Tip #3: Bid Farewell to Harsh Ingredients
Speaking of ingredients, it’s a good idea to avoid any that may trigger additional redness or irritation. Think back to any skin care products you’ve come into contact with that didn’t sit well on your skin. Those formulas could be formulated with ingredients that aren’t compatible with your redness-prone skin. “Avoid ingredients that can dry out the skin, like fragrance, alcohol, menthol, witch hazel and more,” Dr. Engelman suggests. Instead, swap in skin care products that offer skin-calming properties, like green tea or aloe vera for example. “When applied to the skin, [green tea and aloe vera] can help to reduce the look of redness,” Dr. Engelman says. Here’s a roundup of our favorite skin-soothing products formulated with aloe vera!
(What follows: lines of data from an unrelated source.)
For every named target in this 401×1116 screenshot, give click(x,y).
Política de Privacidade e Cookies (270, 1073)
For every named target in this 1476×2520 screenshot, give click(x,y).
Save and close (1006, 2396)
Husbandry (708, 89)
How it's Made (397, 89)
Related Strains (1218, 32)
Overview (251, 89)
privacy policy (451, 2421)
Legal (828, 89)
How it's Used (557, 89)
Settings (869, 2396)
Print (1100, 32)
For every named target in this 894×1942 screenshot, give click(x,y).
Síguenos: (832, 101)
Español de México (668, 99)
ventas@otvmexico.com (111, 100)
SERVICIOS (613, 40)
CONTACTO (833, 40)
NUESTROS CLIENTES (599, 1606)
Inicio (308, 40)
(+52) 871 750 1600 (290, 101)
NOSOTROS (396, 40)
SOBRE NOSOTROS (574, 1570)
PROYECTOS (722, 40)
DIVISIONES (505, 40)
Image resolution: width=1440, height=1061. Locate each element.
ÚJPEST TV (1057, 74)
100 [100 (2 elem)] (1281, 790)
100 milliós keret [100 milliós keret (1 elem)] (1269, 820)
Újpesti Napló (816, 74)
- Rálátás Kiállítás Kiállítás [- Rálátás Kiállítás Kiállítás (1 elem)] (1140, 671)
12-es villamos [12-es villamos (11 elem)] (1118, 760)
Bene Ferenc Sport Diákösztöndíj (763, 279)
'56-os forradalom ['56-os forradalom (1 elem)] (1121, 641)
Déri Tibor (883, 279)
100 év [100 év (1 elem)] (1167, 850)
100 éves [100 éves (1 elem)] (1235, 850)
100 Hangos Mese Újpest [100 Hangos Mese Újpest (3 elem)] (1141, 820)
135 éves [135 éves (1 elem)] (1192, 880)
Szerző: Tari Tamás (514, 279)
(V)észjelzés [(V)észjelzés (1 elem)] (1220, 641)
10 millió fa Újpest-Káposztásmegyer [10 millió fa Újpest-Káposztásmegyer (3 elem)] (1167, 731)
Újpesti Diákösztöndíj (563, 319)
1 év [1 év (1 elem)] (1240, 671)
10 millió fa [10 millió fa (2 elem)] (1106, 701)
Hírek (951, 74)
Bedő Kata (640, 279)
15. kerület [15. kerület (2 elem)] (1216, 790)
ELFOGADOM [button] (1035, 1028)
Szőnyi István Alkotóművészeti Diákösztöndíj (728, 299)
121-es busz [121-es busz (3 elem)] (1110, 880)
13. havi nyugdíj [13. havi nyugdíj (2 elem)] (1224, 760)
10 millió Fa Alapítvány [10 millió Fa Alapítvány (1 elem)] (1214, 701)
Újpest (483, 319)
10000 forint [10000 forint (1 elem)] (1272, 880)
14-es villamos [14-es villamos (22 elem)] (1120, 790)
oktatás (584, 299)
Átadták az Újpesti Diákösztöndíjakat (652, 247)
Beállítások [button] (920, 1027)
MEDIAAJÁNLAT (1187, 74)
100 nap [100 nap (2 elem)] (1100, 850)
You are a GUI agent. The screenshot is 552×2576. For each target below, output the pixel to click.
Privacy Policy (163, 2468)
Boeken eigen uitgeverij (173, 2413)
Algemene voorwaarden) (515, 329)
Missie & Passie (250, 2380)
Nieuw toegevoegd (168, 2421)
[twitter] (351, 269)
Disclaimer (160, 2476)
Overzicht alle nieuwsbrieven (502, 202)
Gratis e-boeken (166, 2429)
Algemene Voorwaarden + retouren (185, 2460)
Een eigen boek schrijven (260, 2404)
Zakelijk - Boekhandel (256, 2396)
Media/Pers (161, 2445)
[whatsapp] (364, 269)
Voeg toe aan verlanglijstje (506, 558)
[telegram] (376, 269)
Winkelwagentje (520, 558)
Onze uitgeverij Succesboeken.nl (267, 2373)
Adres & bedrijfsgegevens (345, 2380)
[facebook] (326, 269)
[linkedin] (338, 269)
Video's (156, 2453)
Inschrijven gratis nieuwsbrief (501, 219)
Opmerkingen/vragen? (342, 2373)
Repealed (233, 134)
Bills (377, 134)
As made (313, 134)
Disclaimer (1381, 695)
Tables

Tip #4: Don’t Skimp on Broad-Spectrum Sunscreen
This goes without saying, but skipping sunscreen when outdoors is a quick ticket to a sunburn, which can make your skin look even more red. What’s more, neglecting to protect your skin from harmful UV rays puts you at risk for premature signs of skin aging and even some cancers. Apply your favorite non-comedogenic, water-resistant sunscreen with an SPF 15 or higher prior to leaving the house—even if it’s rainy or cloudy. Pair your sunscreen use with additional sun protection measures such as wearing protective clothing, seeking shade, and avoiding peak sun hours—10 a.m. to 4 p.m.—when rays are strongest.